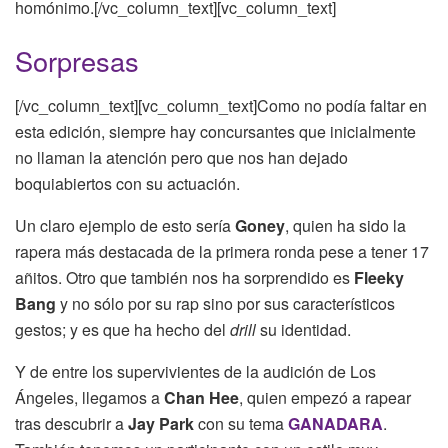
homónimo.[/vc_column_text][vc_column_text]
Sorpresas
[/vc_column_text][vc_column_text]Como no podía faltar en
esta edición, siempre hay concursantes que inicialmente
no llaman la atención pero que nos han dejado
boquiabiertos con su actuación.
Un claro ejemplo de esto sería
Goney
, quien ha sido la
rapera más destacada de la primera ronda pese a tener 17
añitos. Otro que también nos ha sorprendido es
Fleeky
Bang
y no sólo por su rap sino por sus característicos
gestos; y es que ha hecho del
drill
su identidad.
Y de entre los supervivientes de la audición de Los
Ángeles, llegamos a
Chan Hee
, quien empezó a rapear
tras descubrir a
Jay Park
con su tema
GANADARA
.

__________________________________________________

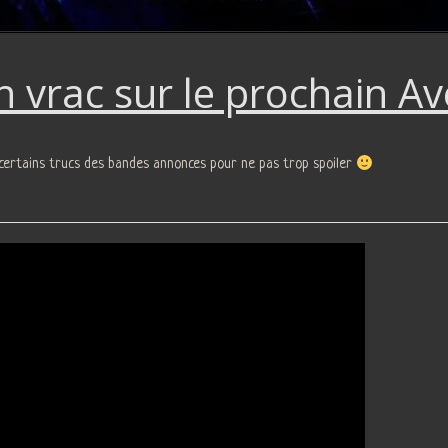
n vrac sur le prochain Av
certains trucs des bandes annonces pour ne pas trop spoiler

__________________________________________________

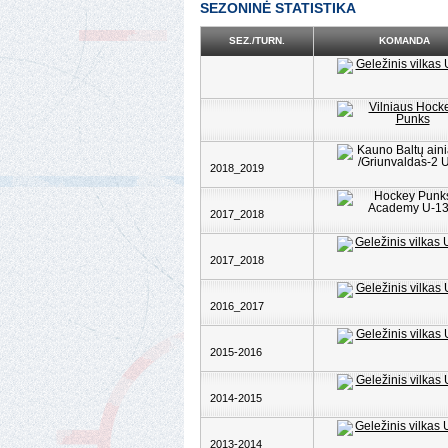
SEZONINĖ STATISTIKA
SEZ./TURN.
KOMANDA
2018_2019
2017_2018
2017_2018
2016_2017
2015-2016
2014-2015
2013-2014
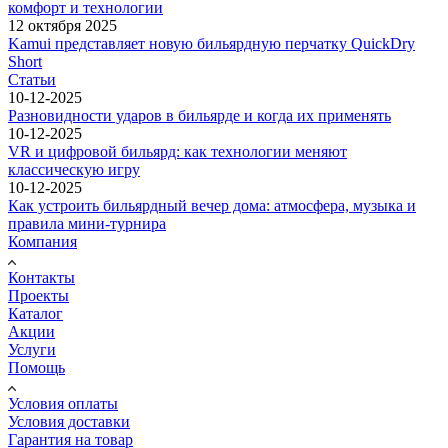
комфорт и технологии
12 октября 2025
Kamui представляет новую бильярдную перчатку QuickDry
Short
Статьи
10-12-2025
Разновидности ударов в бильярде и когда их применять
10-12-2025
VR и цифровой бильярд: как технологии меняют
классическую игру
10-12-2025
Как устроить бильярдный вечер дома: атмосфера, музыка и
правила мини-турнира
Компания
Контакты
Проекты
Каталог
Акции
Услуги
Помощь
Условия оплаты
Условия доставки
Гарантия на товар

__________________________________________________

> _PROBLEM STATEMENT_:
Among the lines of the data, which ones contain the word "quien"? Show them.

> _SOLUTION TO THIS PROBLEM_:
, quien ha sido la
, quien empezó a rapear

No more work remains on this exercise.